We hypothesized that CSA could be used to screen cEEG recordings for seizures and other clinically relevant pathological patterns. This hypothesis was tested on a collection of 113 cEEG studies, using a CSA review strategy designed to assess the sensitivity with which CSA screening can be used to identify seizures, compared against gold-standard exhaustive visual review.

2. Methods

Study population

We identified a convenience sample of 118 adult patients (age > 18) who underwent cEEG at Massachusetts General Hospital between September 2011 and February 2012. All patients were admitted for an acute illness and were hospitalized in an ICU, neurological or medical/surgical ward. Patients admitted for elective long-term EEG monitoring were not included. All cEEGs had at least 10 hours of recorded data. In patients who had greater than 24 hours of data per cEEG, only the first 24 hours were reviewed. For patients with multiple cEEGs, only one was reviewed. Clinical information was obtained from review of the hospital electronic medical record, as well as the Epilepsy Service EEG report database. This retrospective review of EEG recordings and associated medical records was carried out with approval of the local institutional review board.

EEG recording and CSA Display

Continuous EEG data was recorded using 19 silver / silver chloride electrodes, affixed to the scalp according to the international 10-20 system. CSA displays were computed using the standard Fast Fourier Transform (FFT), implemented in Magic Marker clinical software (Persyst 11, San Diego, CA). Epoch sizes for FFT calculations were set to 2 seconds. The sampling rate was 512Hz. CSA displays were configured to show the average spectrogram over each region on a logarithmic colormap scale. During review, a 24-inch monitor was used to display two hours of data from the following spectral arrays from top-to-bottom: left lateral power (Fp1-F7, F7-T3, T3-T5, T5-O1), left parasaggital power (Fp1-F3, F3-C3, C3-P3, P3-O1), right lateral power (Fp2-F8, F8-T4, T4-T6, T6-O2), right parasaggital power (Fp1-F4, F3-C4, C4-P4, P4-O2) and the relative asymmetry index. For all CSA displays, the y-axis represented frequency (0-20 Hz) and the x-axis represented time. For all displays other than the relative asymmetry index, the z-axis represented frequency-specific power depicted as a range of colors, with black representing low power and blue, green, orange, pink, and white representing successively higher spectral power. The relative asymmetry index's z-axis colormap displayed the power difference between left and right hemispheres at each frequency, with darker red corresponding to increased right-sided power and darker blue corresponding to increased left-sided power.
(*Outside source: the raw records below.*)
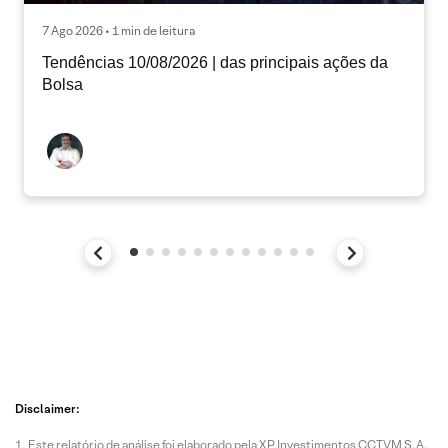
7 Ago 2026 • 1 min de leitura
Tendências 10/08/2026 | das principais ações da
Bolsa
Disclaimer:
Este relatório de análise foi elaborado pela XP Investimentos CCTVM S.A.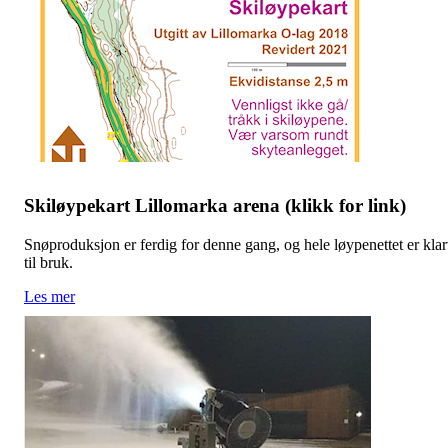
Skiløypekart Lillomarka arena (klikk for link)
Snøproduksjon er ferdig for denne gang, og hele løypenettet er klar
til bruk.
Les mer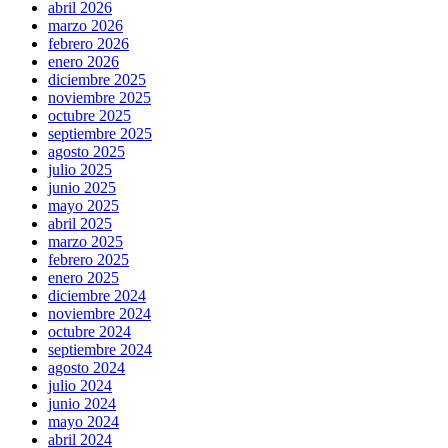
abril 2026
marzo 2026
febrero 2026
enero 2026
diciembre 2025
noviembre 2025
octubre 2025
septiembre 2025
agosto 2025
julio 2025
junio 2025
mayo 2025
abril 2025
marzo 2025
febrero 2025
enero 2025
diciembre 2024
noviembre 2024
octubre 2024
septiembre 2024
agosto 2024
julio 2024
junio 2024
mayo 2024
abril 2024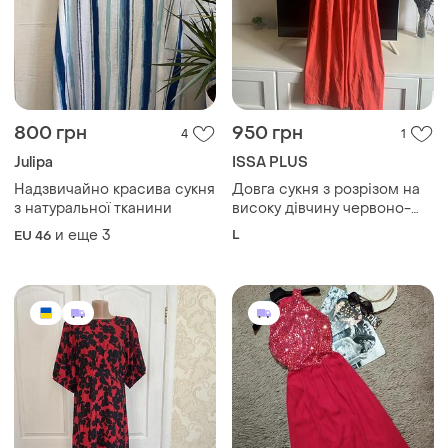
800 грн
950 грн
4
1
Julipa
ISSA PLUS
Надзвичайно красива сукня
Довга сукня з розрізом на
з натуральної тканини
високу дівчину червоно-
коралового кольору
и еще
3
L
EU 46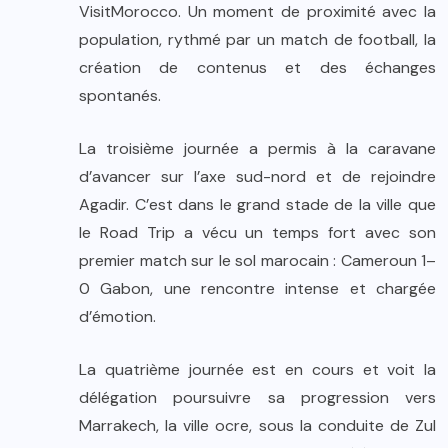
VisitMorocco. Un moment de proximité avec la
population, rythmé par un match de football, la
création de contenus et des échanges
spontanés.
La troisième journée a permis à la caravane
d’avancer sur l’axe sud-nord et de rejoindre
Agadir. C’est dans le grand stade de la ville que
le Road Trip a vécu un temps fort avec son
premier match sur le sol marocain : Cameroun 1–
0 Gabon, une rencontre intense et chargée
d’émotion.
La quatrième journée est en cours et voit la
délégation poursuivre sa progression vers
Marrakech, la ville ocre, sous la conduite de Zul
Review of CSA and EEG data

Two neurology residents (“CSA reviewers” CAW and SW) without prior experience using CSA displays received a two-hour tutorial in which the senior authors reviewed the basic theory of spectral EEG analysis, and reviewed several examples (not included among the cases subsequently analyzed) of CSA displays of seizures, background slowing, artifacts and periodic epileptiform discharges, along with the corresponding raw EEG tracings. The two CSA reviewers were then instructed to mark each visually homogenous segment, rather than only marking segments that they believed were most likely to represent seizure activity, ensuring an exhaustive CSA-based review of each EEG. Marking was accomplished by placing a cursor on the review screen and making an annotation wherever a significant change in the spectral array occurred. The CSA reviewers were blinded to the presence or absence of seizures and not allowed to view the primary cEEG data. Training of the CSA reviewers for the study was completed by performing a trial review of 5 cEEGs jointly to establish consistent methodology. Subsequently, the two CSA reviewers independently reviewed and exhaustively marked each visually homogenous segment of the remaining 113 cEEGs, making note of the total time required to review each cEEG.

Ground truth for the number of seizures and presence vs. absence of key pathological patterns in each EEG was determined by one of two experienced clinical electroencephalographers (MMS or MBW). One of these two electroencephalographers reviewed every page of each EEG recording to identify and count electrographic seizures. Electrographic seizures were defined according to the criteria of Table 2 in Chong and Hirsch19 (adapted from Young et al.20). In situations where the presence, onset or offset of a seizure was questionable, the two electroencephalographers jointly reviewed the EEG and arrived at a consensus. For each seizure identified, the reviewing electroencephalographer determined the precise beginning and end time of the seizure, and then looked at the CSA marks placed by the blinded CSA reviewers to see if there were any marks within 60 seconds of either side of the seizure. If there were no CSA marks within 60 seconds of the beginning or ending time of the seizure, the seizure was counted as missed; otherwise the seizure was considered to have been detected. In the course of reviewing the raw EEG data for seizures, the electroencephalographers also noted whether sporadic epileptiform discharges (EDs), PEDs, RDA, focal slowing (FS) or generalized slowing (GS) were present at any time, then determined whether these patterns were present within any of the 120 second windows (60 seconds to either side) centered on any CSA mark. If these patterns were present within one or more of these windows, they were counted as “detected” by the CSA reviewers.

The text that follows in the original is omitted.